▸ **Problem to work on**
Exact transcript, pictures excluded: write out every record below.

(Records drawn from a dataset)
---

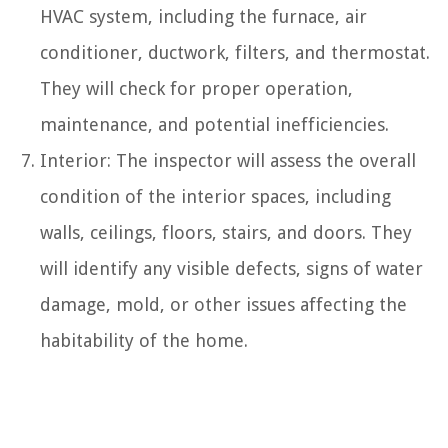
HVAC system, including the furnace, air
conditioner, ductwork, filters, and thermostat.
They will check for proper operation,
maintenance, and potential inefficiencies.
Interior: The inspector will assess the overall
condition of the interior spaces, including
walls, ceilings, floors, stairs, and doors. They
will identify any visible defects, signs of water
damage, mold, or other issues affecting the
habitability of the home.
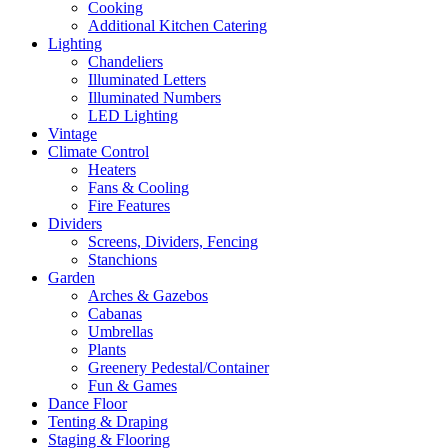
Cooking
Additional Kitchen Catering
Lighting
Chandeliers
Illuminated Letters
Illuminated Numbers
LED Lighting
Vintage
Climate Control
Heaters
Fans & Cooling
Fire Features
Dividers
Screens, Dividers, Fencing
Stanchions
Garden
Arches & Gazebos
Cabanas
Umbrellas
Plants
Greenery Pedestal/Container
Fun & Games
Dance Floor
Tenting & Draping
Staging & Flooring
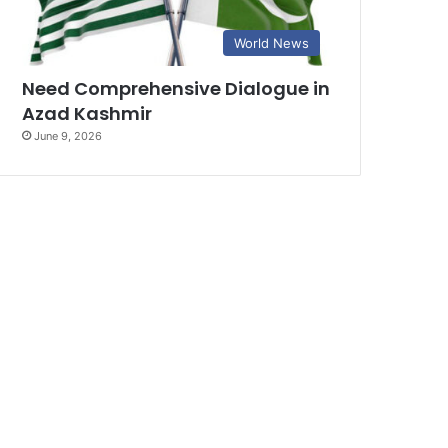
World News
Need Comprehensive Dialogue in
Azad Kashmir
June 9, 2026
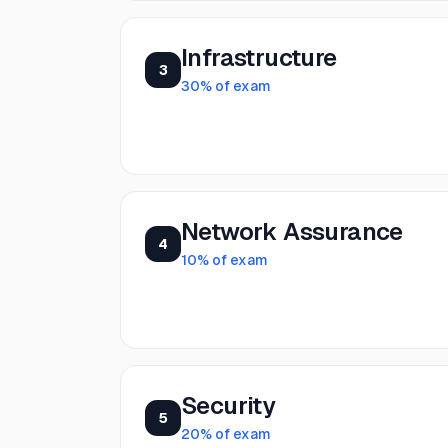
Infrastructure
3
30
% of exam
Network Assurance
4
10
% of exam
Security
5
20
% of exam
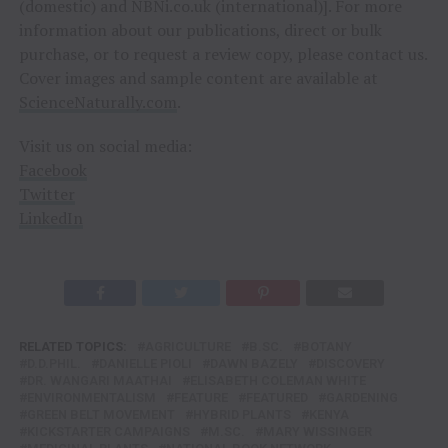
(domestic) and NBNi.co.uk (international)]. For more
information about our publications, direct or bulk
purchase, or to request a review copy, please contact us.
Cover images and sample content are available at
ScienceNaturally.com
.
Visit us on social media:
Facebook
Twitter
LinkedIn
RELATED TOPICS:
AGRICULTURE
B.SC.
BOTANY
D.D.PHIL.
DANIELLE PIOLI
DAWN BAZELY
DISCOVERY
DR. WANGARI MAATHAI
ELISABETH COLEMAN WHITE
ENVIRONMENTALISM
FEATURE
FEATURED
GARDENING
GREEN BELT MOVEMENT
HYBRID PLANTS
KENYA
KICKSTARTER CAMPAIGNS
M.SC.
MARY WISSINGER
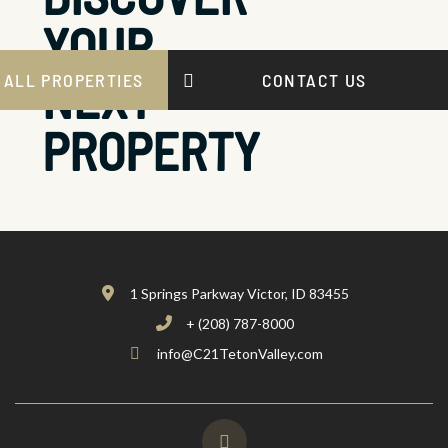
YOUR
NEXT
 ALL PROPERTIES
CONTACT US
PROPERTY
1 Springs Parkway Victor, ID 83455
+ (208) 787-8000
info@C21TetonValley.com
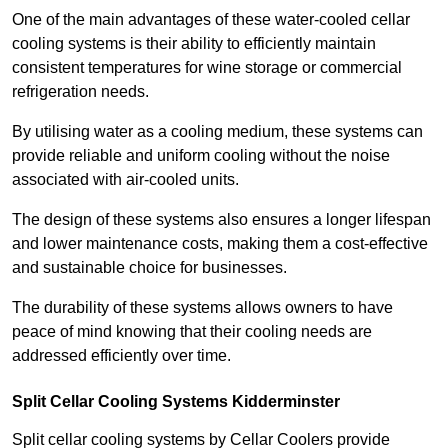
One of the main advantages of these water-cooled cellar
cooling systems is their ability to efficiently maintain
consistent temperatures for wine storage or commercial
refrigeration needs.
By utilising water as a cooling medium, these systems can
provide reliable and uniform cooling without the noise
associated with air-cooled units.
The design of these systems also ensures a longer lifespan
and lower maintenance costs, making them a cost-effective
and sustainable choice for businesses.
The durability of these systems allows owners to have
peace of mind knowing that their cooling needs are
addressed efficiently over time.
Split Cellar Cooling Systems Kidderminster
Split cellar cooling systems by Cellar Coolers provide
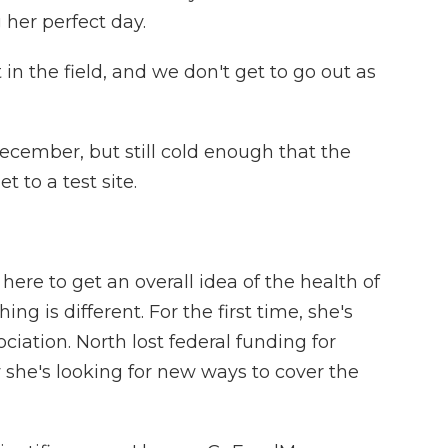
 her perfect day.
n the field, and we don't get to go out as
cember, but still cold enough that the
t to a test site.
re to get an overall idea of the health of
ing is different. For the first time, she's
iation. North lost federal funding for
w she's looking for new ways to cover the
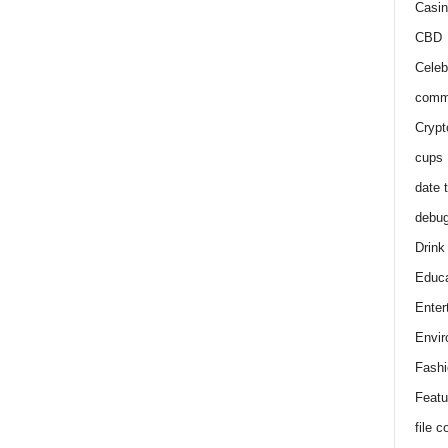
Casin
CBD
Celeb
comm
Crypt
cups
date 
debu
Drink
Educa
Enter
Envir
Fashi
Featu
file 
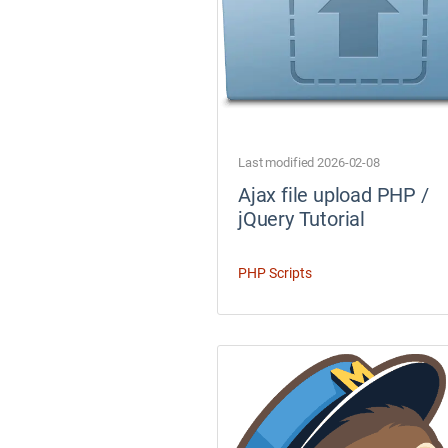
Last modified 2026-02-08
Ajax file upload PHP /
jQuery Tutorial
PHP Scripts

---

▸ **Exercise output**
HVAC system, including the furnace, air
conditioner, ductwork, filters, and thermostat.
They will check for proper operation,
maintenance, and potential inefficiencies.
Interior: The inspector will assess the overall
condition of the interior spaces, including
walls, ceilings, floors, stairs, and doors. They
will identify any visible defects, signs of water
damage, mold, or other issues affecting the
habitability of the home.
Cooking
Additional Kitchen Catering
Lighting
Chandeliers
Illuminated Letters
Illuminated Numbers
LED Lighting
Vintage
Climate Control
Heaters
Fans & Cooling
Fire Features
Dividers
Screens, Dividers, Fencing
Stanchions
Garden
Arches & Gazebos
Cabanas
Umbrellas
Plants
Greenery Pedestal/Container
Fun & Games
Dance Floor
Tenting & Draping
Staging & Flooring
World News
Need Comprehensive Dialogue in
Azad Kashmir
June 9, 2026
Infrastructure
3
30
% of exam
Network Assurance
4
10
% of exam
Security
5
20
% of exam
(domestic) and NBNi.co.uk (international)]. For more
information about our publications, direct or bulk
purchase, or to request a review copy, please contact us.
Cover images and sample content are available at
ScienceNaturally.com
.
Visit us on social media:
Facebook
Twitter
LinkedIn
RELATED TOPICS:
AGRICULTURE
B.SC.
BOTANY
D.D.PHIL.
DANIELLE PIOLI
DAWN BAZELY
DISCOVERY
DR. WANGARI MAATHAI
ELISABETH COLEMAN WHITE
ENVIRONMENTALISM
FEATURE
FEATURED
GARDENING
GREEN BELT MOVEMENT
HYBRID PLANTS
KENYA
KICKSTARTER CAMPAIGNS
M.SC.
MARY WISSINGER
YOUR
NEXT
 ALL PROPERTIES
CONTACT US
PROPERTY
1 Springs Parkway Victor, ID 83455
+ (208) 787-8000
info@C21TetonValley.com
One of the main advantages of these water-cooled cellar
cooling systems is their ability to efficiently maintain
consistent temperatures for wine storage or commercial
refrigeration needs.
By utilising water as a cooling medium, these systems can
provide reliable and uniform cooling without the noise
associated with air-cooled units.
The design of these systems also ensures a longer lifespan
and lower maintenance costs, making them a cost-effective
and sustainable choice for businesses.
The durability of these systems allows owners to have
peace of mind knowing that their cooling needs are
addressed efficiently over time.
Split Cellar Cooling Systems Kidderminster
Split cellar cooling systems by Cellar Coolers provide
 her perfect day.
n the field, and we don't get to go out as
cember, but still cold enough that the
t to a test site.
re to get an overall idea of the health of
ing is different. For the first time, she's
iation. North lost federal funding for
w she's looking for new ways to cover the
Casin
CBD
Celeb
comm
Crypt
cups
date 
debu
Drink
Educa
Enter
Envir
Fashi
Featu
file 
Last modified 2026-02-08
Ajax file upload PHP /
jQuery Tutorial
PHP Scripts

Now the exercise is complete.